The invention has the following beneficial effects:

1. compared with the existing method for analyzing the fatigue level of the driver only through the driving behavior characteristics, the method for analyzing the fatigue level of the driver based on the eye closing characteristics, the mouth opening and closing characteristics and the driving behavior characteristics is combined to analyze the fatigue level of the driver, so that the limitation of a single information source is overcome, the relevance and the complementarity of each information source are fully considered, and the fatigue level analysis is more accurate.

2. The fatigue prediction method predicts the fatigue probability value through the fatigue prediction neural network model based on the obtained eye closing characteristics, mouth opening and closing characteristics and driving behavior characteristics, judges the fatigue grade through the fatigue probability value, and has strong real-time performance of fatigue prediction.

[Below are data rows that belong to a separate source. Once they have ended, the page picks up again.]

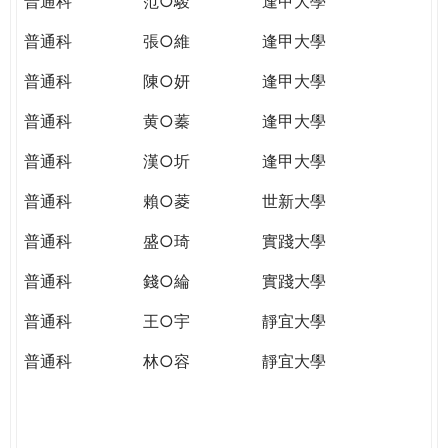
普通科
范○駿
逢甲大學
普通科
張○維
逢甲大學
普通科
陳○妍
逢甲大學
普通科
黄○蓁
逢甲大學
普通科
漢○圻
逢甲大學
普通科
賴○菱
世新大學
普通科
盛○琦
實踐大學
普通科
錢○綸
實踐大學
普通科
王○宇
靜宜大學
普通科
林○容
靜宜大學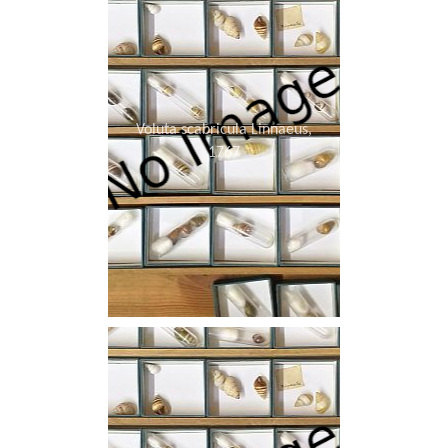
Voluta scabricula Linnaeus,
1767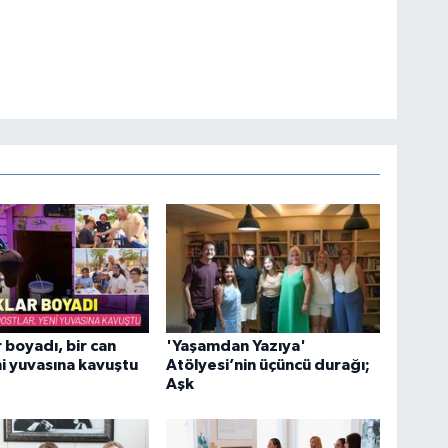
 boyadı, bir can
'Yaşamdan Yazıya'
i yuvasına kavuştu
Atölyesi’nin üçüncü durağı;
Aşk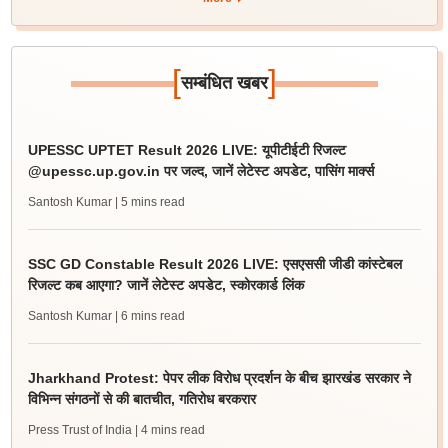
[
]
सम्बंधित खबर
UPESSC UPTET Result 2026 LIVE: यूपीटीईटी रिजल्ट
@upessc.up.gov.in पर जल्द, जानें लेटेस्ट अपडेट, पासिंग मार्क्स
Santosh Kumar
| 5 mins read
SSC GD Constable Result 2026 LIVE: एसएससी जीडी कांस्टेबल
रिजल्ट कब आएगा? जानें लेटेस्ट अपडेट, स्कोरकार्ड लिंक
Santosh Kumar
| 6 mins read
Jharkhand Protest: पेपर लीक विरोध प्रदर्शन के बीच झारखंड सरकार ने
विभिन्न संगठनों से की बातचीत, गतिरोध बरकरार
Press Trust of India
| 4 mins read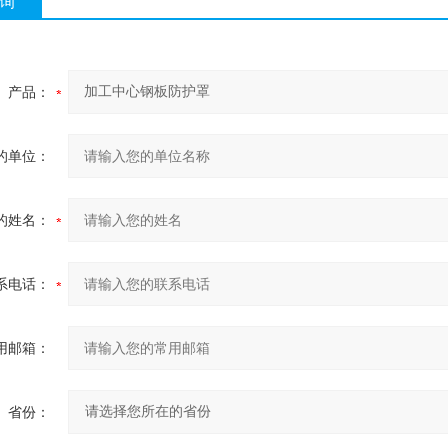
询
产品：
的单位：
的姓名：
系电话：
用邮箱：
省份：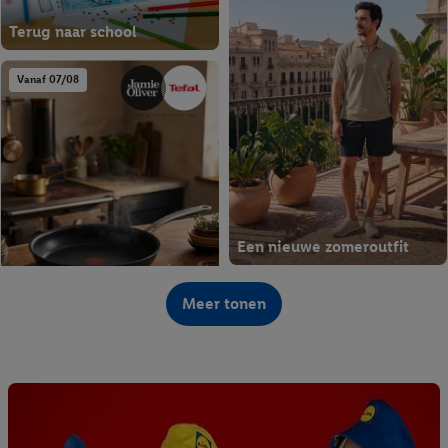
Terug naar school
Vanaf 07/08
Een nieuwe zomeroutfit
Vanaf 07/08
Meer tonen
Koken als een echte chef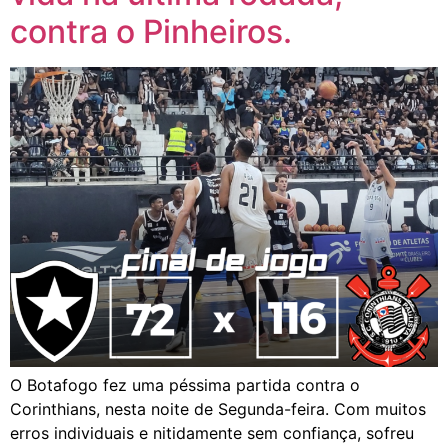
contra o Pinheiros.
O Botafogo fez uma péssima partida contra o
Corinthians, nesta noite de Segunda-feira. Com muitos
erros individuais e nitidamente sem confiança, sofreu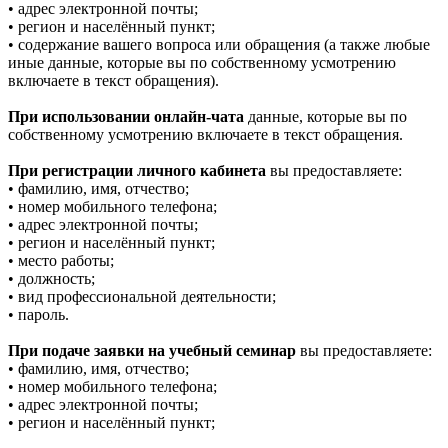
• адрес электронной почты;
• регион и населённый пункт;
• содержание вашего вопроса или обращения (а также любые
иные данные, которые вы по собственному усмотрению
включаете в текст обращения).
При использовании онлайн-чата
данные, которые вы по
собственному усмотрению включаете в текст обращения.
При регистрации личного кабинета
вы предоставляете:
• фамилию, имя, отчество;
• номер мобильного телефона;
• адрес электронной почты;
• регион и населённый пункт;
• место работы;
• должность;
• вид профессиональной деятельности;
• пароль.
При подаче заявки на учебный семинар
вы предоставляете:
• фамилию, имя, отчество;
• номер мобильного телефона;
• адрес электронной почты;
• регион и населённый пункт;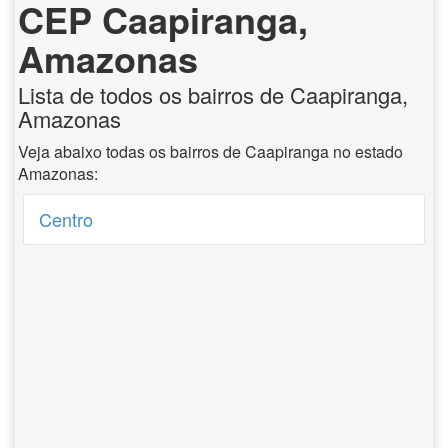
CEP Caapiranga,
Amazonas
Lista de todos os bairros de Caapiranga,
Amazonas
Veja abaixo todas os bairros de Caapiranga no estado
Amazonas:
Centro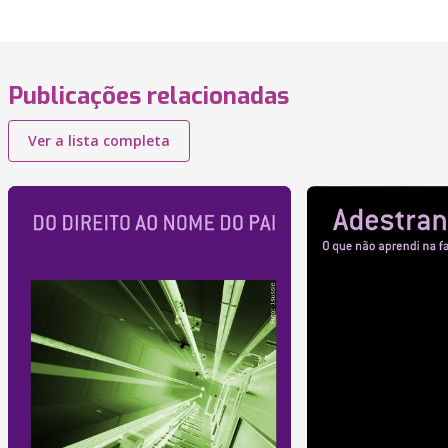
Publicações relacionadas
Ver a lista completa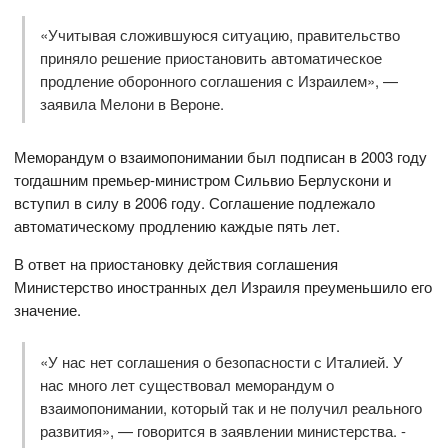
«Учитывая сложившуюся ситуацию, правительство
приняло решение приостановить автоматическое
продление оборонного соглашения с Израилем», —
заявила Мелони в Вероне.
Меморандум о взаимопонимании был подписан в 2003 году
тогдашним премьер-министром Сильвио Берлускони и
вступил в силу в 2006 году. Соглашение подлежало
автоматическому продлению каждые пять лет.
В ответ на приостановку действия соглашения
Министерство иностранных дел Израиля преуменьшило его
значение.
«У нас нет соглашения о безопасности с Италией. У
нас много лет существовал меморандум о
взаимопонимании, который так и не получил реального
развития», — говорится в заявлении министерства. -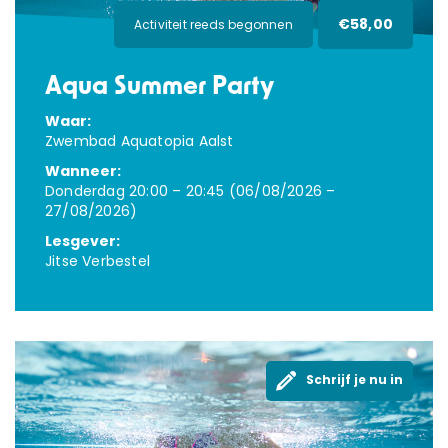
€58,00
Activiteit reeds begonnen
Aqua Summer Party
Waar:
Zwembad Aquatopia Aalst
Wanneer:
Donderdag 20:00 – 20:45 (06/08/2026 –
27/08/2026)
Lesgever:
Jitse Verbestel
Schrijf je nu in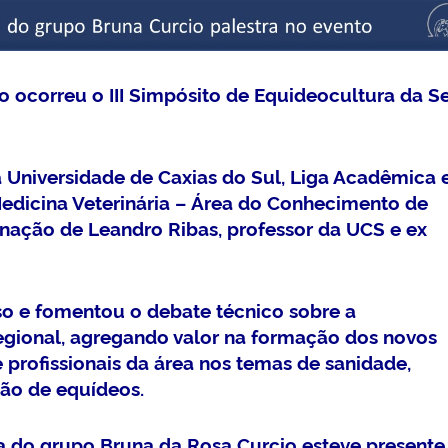
o ocorreu o III Simpósito de Equideocultura da S
a Universidade de Caxias do Sul, Liga Acadêmica
edicina Veterinária –
Área do Conhecimento de
nação de Leandro Ribas, professor da UCS e ex
so e fomentou o debate técnico sobre a
egional, agregando valor na formação dos novos
e profissionais da área nos temas de sanidade,
ção de equídeos.
a do grupo Bruna da Rosa Curcio esteve presente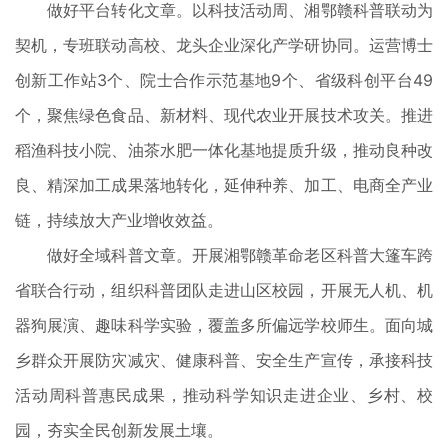
做好平台转化文章。以科技活动周、湘鄂赣科普联动为
契机，专班联动高校、龙头企业深化产学研协同。运营博士
创新工作站3个、院士合作示范基地9个、省级科创平台49
个，聚焦绿色食品、新材料、现代农业开展技术攻关。推进
稻渔科技小院、油茶水肥一体化基地提质升级，推动良种改
良、精深加工成果落地转化，延伸种养、加工、电商全产业
链，持续放大产业增收效益。
做好全域科普文章。开展湘鄂赣革命老区科普大篷车跨
省联合行动，组织科普团队走进山区校园，开展无人机、机
器狗展演、趣味科学实验，覆盖多所偏远学校师生。面向城
乡群众开展防灾减灾、健康科普、安全生产宣传，承接科技
活动周科普惠民成果，推动科学知识走进企业、乡村、校
园，夯实全民创新发展土壤。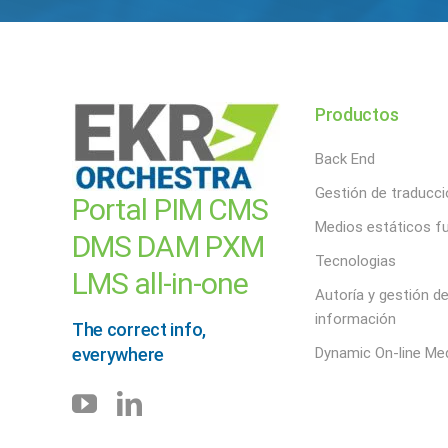
Productos
Back End
Gestión de traducci
Portal PIM CMS
Medios estáticos fu
DMS DAM PXM
Tecnologias
LMS all-in-one
Autoría y gestión d
información
The correct info,
everywhere
Dynamic On-line Me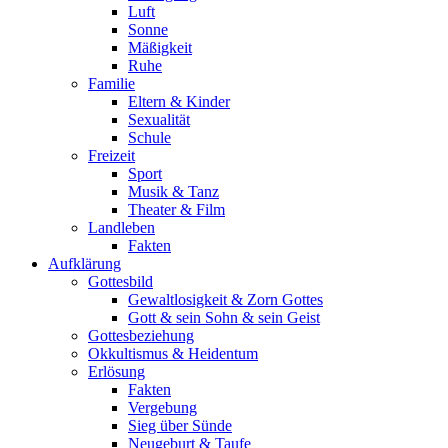
Luft
Sonne
Mäßigkeit
Ruhe
Familie
Eltern & Kinder
Sexualität
Schule
Freizeit
Sport
Musik & Tanz
Theater & Film
Landleben
Fakten
Aufklärung
Gottesbild
Gewaltlosigkeit & Zorn Gottes
Gott & sein Sohn & sein Geist
Gottesbeziehung
Okkultismus & Heidentum
Erlösung
Fakten
Vergebung
Sieg über Sünde
Neugeburt & Taufe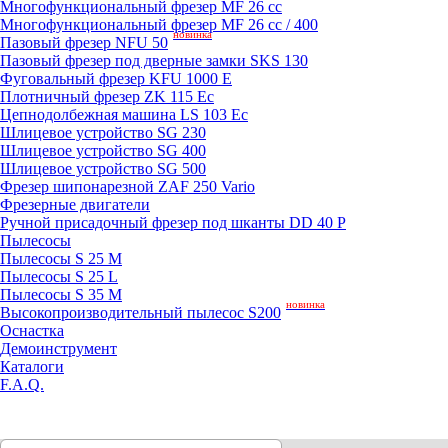
Mногофункциональный фрезер MF 26 cc
Mногофункциональный фрезер MF 26 cc / 400
новинка
Пазовый фрезер NFU 50
Пазовый фрезер под дверные замки SKS 130
Фуговальный фрезер KFU 1000 E
Плотничный фрезер ZK 115 Ec
Цепнодолбежная машина LS 103 Ec
Шлицевое устройство SG 230
Шлицевое устройство SG 400
Шлицевое устройство SG 500
Фрезер шипонарезной ZAF 250 Vario
Фрезерные двигатели
Ручной присадочный фрезер под шканты DD 40 P
Пылесосы
Пылесосы S 25 M
Пылесосы S 25 L
Пылесосы S 35 M
новинка
Высокопроизводительный пылесос S200
Оснастка
Демоинструмент
Каталоги
F.A.Q.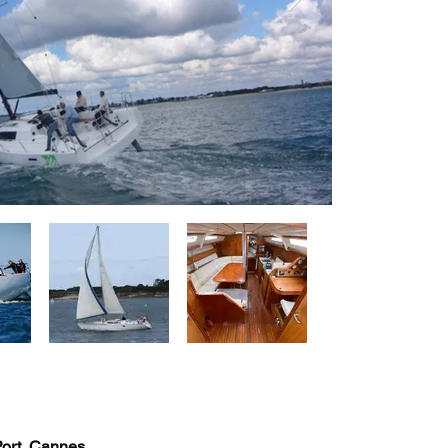
Port, Cannes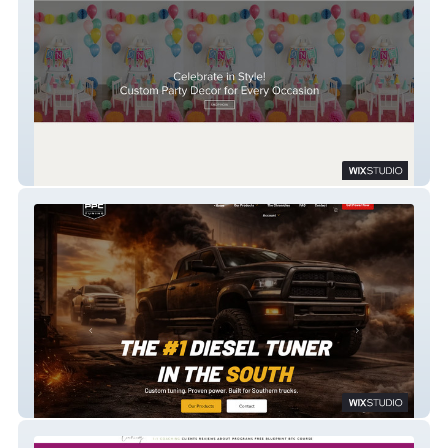
The Pink Papermill
PPC Tuning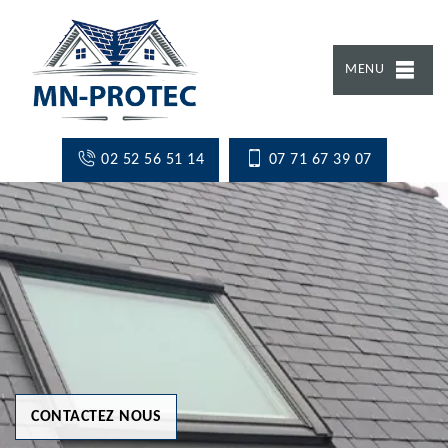
MENU
02 52 56 51 14
07 71 67 39 07
CONTACTEZ NOUS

3. According to the invention, through analysis of fatigue driving, parameters which can reflect driving behaviors most are determined as driving behavior characteristics, including a steering wheel corner absolute MEAN value SAMEAN, a steering wheel corner standard difference SASTD, a steering wheel corner lower quartile value MEAN value SAQ1MEAN, a steering wheel corner upper quartile value MEAN value SAQ3MEAN, a steering wheel corner entropy SE, a steering wheel corner speed absolute MEAN value SAVMEAN, a steering wheel corner speed standard difference SAVSTD, a zero speed percentage PNS and the like are taken as the driving behavior characteristics, and the driving behavior characteristics can be calculated through the steering wheel corner SA and the steering wheel corner speed SAR, so that a large amount of unnecessary data acquisition and related calculation are reduced, and compared with the prior art, the fatigue grade analysis is more accurate.

Drawings

FIG. 1 is a schematic block diagram of a driver fatigue level identification system with a bimodal feature fusion according to an embodiment of the present invention;

FIG. 2 is a schematic diagram of a sliding time window provided by an embodiment of the present invention;

fig. 3 is a fatigue prediction neural network model according to an embodiment of the present invention.

Detailed Description

The technical solutions in the embodiments of the present invention will be clearly and completely described below with reference to the drawings in the embodiments of the present invention, and it is obvious that the described embodiments are only a part of the present invention, and not all embodiments. All other embodiments, which can be derived by a person skilled in the art from the embodiments given herein without making any creative effort, shall fall within the protection scope of the present invention.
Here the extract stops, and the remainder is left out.